Well, there's one full name shared, Lori Zaslow, of, so perhaps they needs more business, and the article was written as a secret advertisement for deprived parents who want to be depraved.

The article author, Doree Lewak, also just wrote one about outspoken Ginsberg, and hope someday to be able to say whatever she thinks too, but until then she's got to play nice so she can keep the paychecks coming.
...Wildly inappropriate and unfiltered as she is, I have to give RBG credit for ranting whenever she pleases. It’s particularly liberating for a woman of a certain age to finally feel free — especially after a lifetime of implied societal constraints that force her to bite her lip more times than she can remember, choking on the blood of restraint while she does it.

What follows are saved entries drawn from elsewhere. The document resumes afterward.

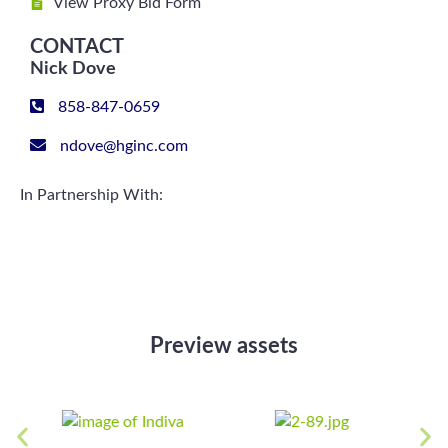
View Proxy Bid Form
CONTACT
Nick Dove
858-847-0659
ndove@hginc.com
In Partnership With:
Preview assets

You hold it in for so many years, you can sometimes almost forget you actually have an opinion.

Sure, I can’t wait for the world to eat my words one day. When I’m an old unbridled bag of bones like Bader, I’ll happily unshackle myself from the (real or imagined) court of public opinion that holds us all back from our unfiltered thoughts — because the only opinion that should really matter is one’s own.

Ignatius Acton Chesterton OCD said...

Ares Olympus @July 18, 2016 at 3:56 PM:

"I like to ask questions, but I've found some people don't like my questions, perhaps specifically some women."

Goodness, I can't imagine why. You're a real catch.

Recruiting Animal said...

Whoever decided that you can help people by sitting there and staring at them when they have problems and are too shy to talk was obviously crazy and yet many mothers have been proud of their sons for becoming great professionals and doing just that.